Mailed packages arrived by the dozens recently at the offices of Miami-Dade County Commissioners Rebeca Sosa and Sally Heyman, so many that Heyman said she had trouble getting through the door.
Inside were rubber beach sandals, hundreds of them, inscribed with handwritten messages.
They weren’t holiday presents. They were flip-flops for perceived flip-floppers.
“Some say ‘traitor,’ ” Sosa said. “I haven’t had the time to read them all.”
That is how nasty the county’s contract disputes have become with employee unions, with another commission vote coming Thursday.
Frustrated workers have been clamoring to have their pay restored as planned, after agreeing four years ago to sacrifice during the economic downturn.
Sosa, the commission chairwoman, and Heyman were targeted for initially supporting and then voting against labor last month. Eleven bargaining units are at an impasse with Mayor Carlos Gimenez’s administration over an unpopular healthcare contribution the mayor wants to continue.

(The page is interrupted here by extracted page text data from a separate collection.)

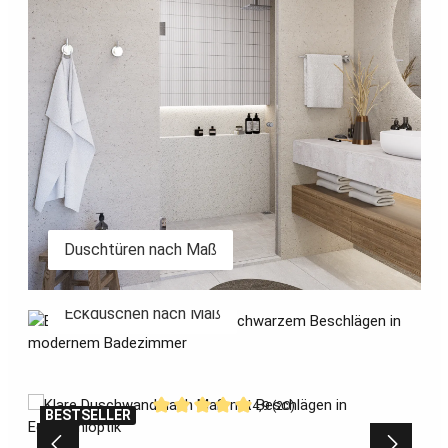
Duschtüren nach Maß
Eckduschen nach Maß
Eckduschen nach Maß
Produktgalerie überspringen
4,9 (20)
BESTSELLER
Durchschnittliche Bewertung von 4.9 von 5 S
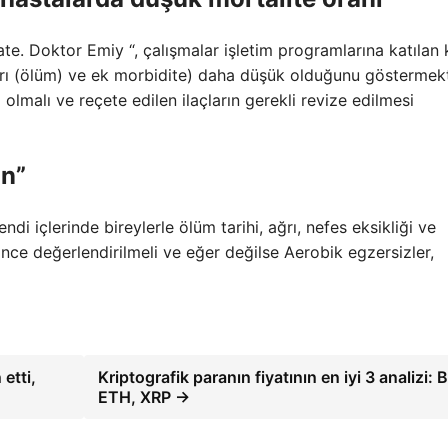
te. Doktor Emiy “, çalışmalar işletim programlarına katılan 
arı (ölüm) ve ek morbidite) daha düşük olduğunu göstermekt
 olmalı ve reçete edilen ilaçların gerekli revize edilmesi
ın”
i içlerinde bireylerle ölüm tarihi, ağrı, nefes eksikliği ve
nce değerlendirilmeli ve eğer değilse Aerobik egzersizler,
etti,
Kriptografik paranın fiyatının en iyi 3 analizi: 
ETH, XRP →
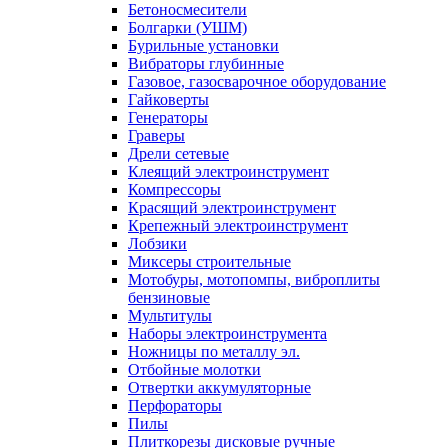
Бетоносмесители
Болгарки (УШМ)
Бурильные установки
Вибраторы глубинные
Газовое, газосварочное оборудование
Гайковерты
Генераторы
Граверы
Дрели сетевые
Клеящий электроинструмент
Компрессоры
Красящий электроинструмент
Крепежный электроинструмент
Лобзики
Миксеры строительные
Мотобуры, мотопомпы, виброплиты
бензиновые
Мультитулы
Наборы электроинструмента
Ножницы по металлу эл.
Отбойные молотки
Отвертки аккумуляторные
Перфораторы
Пилы
Плиткорезы дисковые ручные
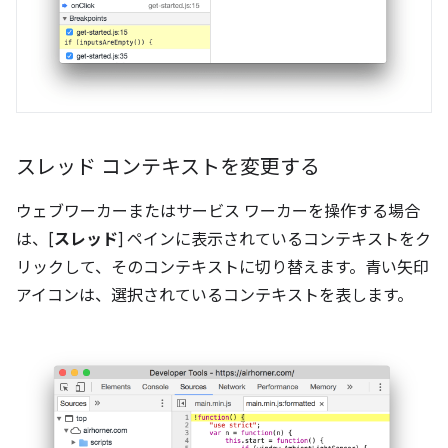
スレッド コンテキストを変更する
ウェブワーカーまたはサービス ワーカーを操作する場合
は、[
スレッド
] ペインに表示されているコンテキストをク
リックして、そのコンテキストに切り替えます。青い矢印
アイコンは、選択されているコンテキストを表します。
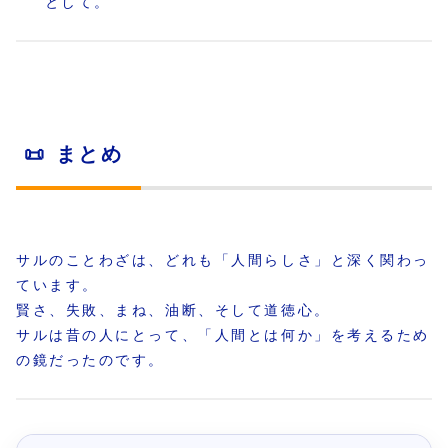
として。
📜 まとめ
サルのことわざは、どれも「人間らしさ」と深く関わっ
ています。
賢さ、失敗、まね、油断、そして道徳心。
サルは昔の人にとって、「人間とは何か」を考えるため
の鏡だったのです。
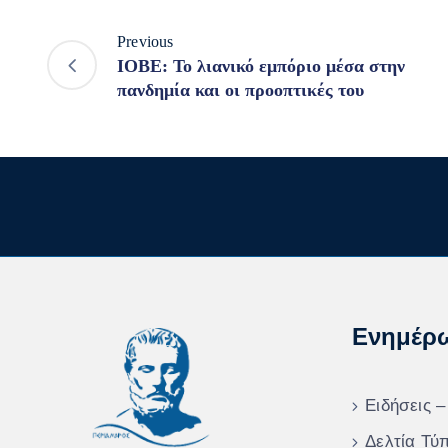
Previous
IOBE: Το λιανικό εμπόριο μέσα στην
πανδημία και οι προοπτικές του
Ενημέρ
Ειδήσεις –
Δελτία Τύ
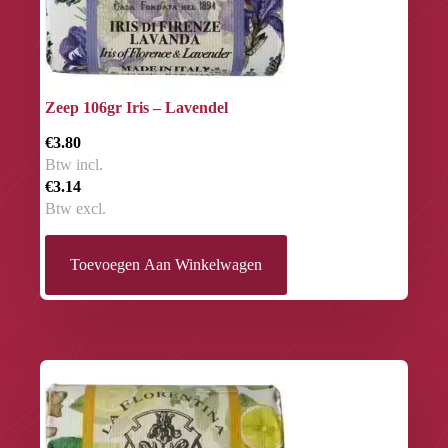
Zeep 106gr Iris – Lavendel
€3.80
Btw incl.
€3.14
Btw excl.
Toevoegen Aan Winkelwagen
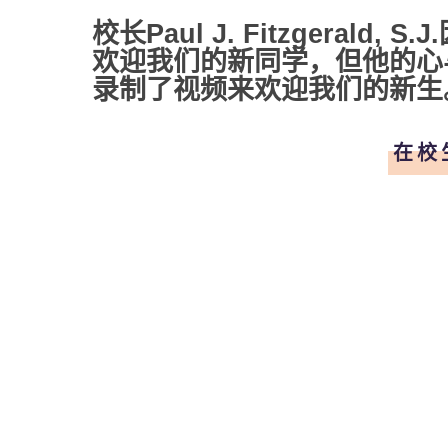
校长
Paul J. Fitzgerald, S.J
欢迎我们的新同学，但他的心与大
录制了视频来欢迎我们的新生
在校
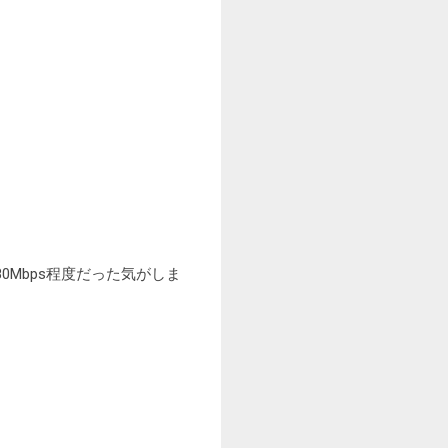
80Mbps程度だった気がしま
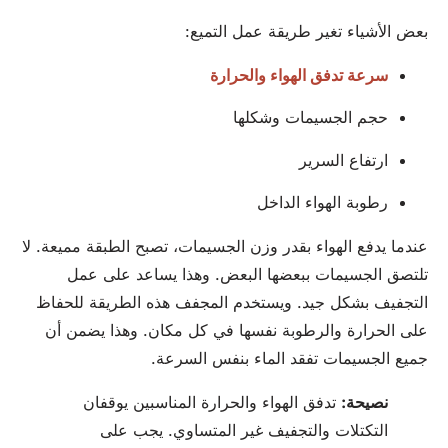
بعض الأشياء تغير طريقة عمل التميع:
سرعة تدفق الهواء والحرارة
حجم الجسيمات وشكلها
ارتفاع السرير
رطوبة الهواء الداخل
عندما يدفع الهواء بقدر وزن الجسيمات، تصبح الطبقة مميعة. لا
تلتصق الجسيمات ببعضها البعض. وهذا يساعد على عمل
التجفيف بشكل جيد. ويستخدم المجفف هذه الطريقة للحفاظ
على الحرارة والرطوبة نفسها في كل مكان. وهذا يضمن أن
جميع الجسيمات تفقد الماء بنفس السرعة.
نصيحة:
تدفق الهواء والحرارة المناسبين يوقفان
التكتلات والتجفيف غير المتساوي. يجب على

Heyman said several politicians in the northeast Miami-Dade cities she represents have also received unsigned letters bashing her and encouraging potential challengers to run against her.
But the pressure has done little to dissuade her and Sosa from their votes allowing the extension of the contribution, which requires employees to give up 5 percent of their base pay for group healthcare costs. Sosa voted to end the contribution, but then switched after Gimenez said the decision would create a $56 million hole this year in the county’s $4.4 billion operating budget and lead to more than 100 layoffs.
Heyman voted against ending the entire contribution because she wanted to propose a compromise to shrink the contribution to 3 percent and phase it out.
After failing to resolve the issue last month, commissioners asked the mayor to try to negotiate a deal before bringing the matter back. The contribution was supposed to end Jan. 1, though it continued because a Gimenez veto was upheld.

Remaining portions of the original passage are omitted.